A princípio, sempre que o colaborador arca com esses custos em nome da empresa vai gerar uma demanda de reembolso de despesas corporativas. Ou seja, quanto maior for a operação, maior será o volume de recibos e notas fiscais para validação.
Como é comum nas grandes organizações, o reembolso será aprovado quando o gasto estiver de acordo com a política interna. Ou seja, a validação dos reembolsos não envolve apenas uma análise do recibo em si, é necessário checar as normas e identificar se o recurso foi aplicado de acordo com o que a empresa autoriza.
Os 5 erros mais comuns nos reembolsos de despesas corporativas
Claro que processos mal estruturados vão gerar inúmeros problemas. Como exemplo, reunimos aqui cinco das falhas mais comuns em reembolsos corporativos. Avalie a frequência como elas aparecem em sua organização.
1. Falta de uma política de reembolso clara
Se a empresa não estabelece uma política definida e acessível, corre o risco de receber pedidos indevidos de reembolso, o que gera confusão e gastos desnecessários. Imagine que, em uma fábrica, cada gestor interprete as regras de forma diferente.
Então, um funcionário pode conseguir aprovação para um jantar corporativo de alto valor, enquanto outro tem a mesma solicitação negada. Essa falta de padronização resulta em insatisfação interna e riscos financeiros.
Ao estabelecer regras claras e automatizadas, a empresa garante que todos os reembolsos de despesas corporativas sigam critérios uniformes, evita conflitos e, principalmente, reduz custos desnecessários.
2. Aceitar comprovantes inválidos
A validação manual, inclusive nos reembolsos de despesas corporativas, é suscetível a erros, pois permite que documentos suspeitos ou incompletos sejam aceitos. Suponha que um colaborador submeta um recibo manuscrito referente a gastos com combustível em uma visita.
Então, devido à pressa da equipe de finanças, o documento é aprovado sem a devida conferência. Isso abre brechas para fraudes e pagamentos indevidos.
Por outro lado, a automação pode agilizar a análise de comprovantes, checar informações importantes e assegurar que cada documento esteja dentro das diretrizes estabelecidas pela empresa.
3. Erros na categorização das despesas
Lidar manualmente com diversas categorias contábeis pode levar a erros no registro de despesas, afetando o planejamento financeiro e a conformidade fiscal. Um exemplo comum é a classificação equivocada de um gasto com transporte como alimentação, gerando distorções no orçamento.
No entanto, automatizar a análise de reembolsos e permite padronizar a classificação de cada despesa para estudos futuros. Assim, elimina erros e garante a conformidade fiscal da operação.
4. Cobranças duplicadas
A falta de uma visão centralizada pode levar ao pagamento repetido de uma mesma despesa, comprometendo o orçamento da empresa. Imagine que um funcionário envie um mesmo comprovante por dois canais diferentes. Sem um controle eficiente, há o risco de reembolso em dobro.

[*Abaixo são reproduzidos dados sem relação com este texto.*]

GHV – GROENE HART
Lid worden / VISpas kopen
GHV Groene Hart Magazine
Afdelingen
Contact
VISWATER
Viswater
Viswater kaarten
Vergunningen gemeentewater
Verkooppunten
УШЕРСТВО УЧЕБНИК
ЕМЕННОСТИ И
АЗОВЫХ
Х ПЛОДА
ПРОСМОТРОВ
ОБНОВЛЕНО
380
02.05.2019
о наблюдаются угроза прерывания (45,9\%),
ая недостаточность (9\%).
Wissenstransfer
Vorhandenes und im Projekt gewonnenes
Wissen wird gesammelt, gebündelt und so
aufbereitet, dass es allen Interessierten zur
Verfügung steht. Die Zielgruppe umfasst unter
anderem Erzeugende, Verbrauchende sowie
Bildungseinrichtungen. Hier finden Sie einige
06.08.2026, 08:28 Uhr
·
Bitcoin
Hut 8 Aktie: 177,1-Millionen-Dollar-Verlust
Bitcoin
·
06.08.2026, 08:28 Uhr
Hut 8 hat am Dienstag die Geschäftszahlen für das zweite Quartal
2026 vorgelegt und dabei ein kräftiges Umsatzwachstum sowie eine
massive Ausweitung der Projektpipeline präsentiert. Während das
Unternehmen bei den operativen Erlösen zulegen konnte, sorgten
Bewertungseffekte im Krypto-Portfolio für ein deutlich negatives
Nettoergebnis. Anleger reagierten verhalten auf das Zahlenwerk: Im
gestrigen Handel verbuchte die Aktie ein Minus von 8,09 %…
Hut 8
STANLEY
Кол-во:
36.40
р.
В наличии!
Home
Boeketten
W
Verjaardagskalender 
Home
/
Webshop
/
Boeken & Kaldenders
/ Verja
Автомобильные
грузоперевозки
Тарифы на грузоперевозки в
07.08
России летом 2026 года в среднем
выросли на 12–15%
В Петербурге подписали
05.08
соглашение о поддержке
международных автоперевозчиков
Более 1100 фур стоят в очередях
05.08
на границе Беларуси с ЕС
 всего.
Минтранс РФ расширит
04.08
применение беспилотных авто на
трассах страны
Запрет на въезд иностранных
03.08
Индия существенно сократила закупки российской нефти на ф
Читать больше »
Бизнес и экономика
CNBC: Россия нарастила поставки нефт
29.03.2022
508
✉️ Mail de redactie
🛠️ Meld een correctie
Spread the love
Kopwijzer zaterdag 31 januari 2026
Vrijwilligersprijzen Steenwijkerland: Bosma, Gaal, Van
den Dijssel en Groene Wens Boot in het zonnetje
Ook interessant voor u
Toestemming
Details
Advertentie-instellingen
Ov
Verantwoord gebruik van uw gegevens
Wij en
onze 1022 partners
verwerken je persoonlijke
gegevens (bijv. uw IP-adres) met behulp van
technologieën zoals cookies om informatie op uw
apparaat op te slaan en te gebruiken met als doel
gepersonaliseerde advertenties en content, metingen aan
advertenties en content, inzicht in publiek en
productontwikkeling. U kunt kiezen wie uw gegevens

Neste sentido, a implementação de um sistema inteligente capaz de centralizar as validações, analisar documentos e cruzar dados evitará o problema. A solução aumentará a transparência e garantirá maior controle do orçamento interno.
5. Ausência de controle sobre fraudes
Por fim, processos manuais dificultam a detecção de padrões suspeitos, permitindo fraudes como despesas pessoais sendo declaradas como corporativas. Por exemplo, um colaborador pode submeter um comprovante de uma compra pessoal como se fosse uma de trabalho, sem que ninguém perceba.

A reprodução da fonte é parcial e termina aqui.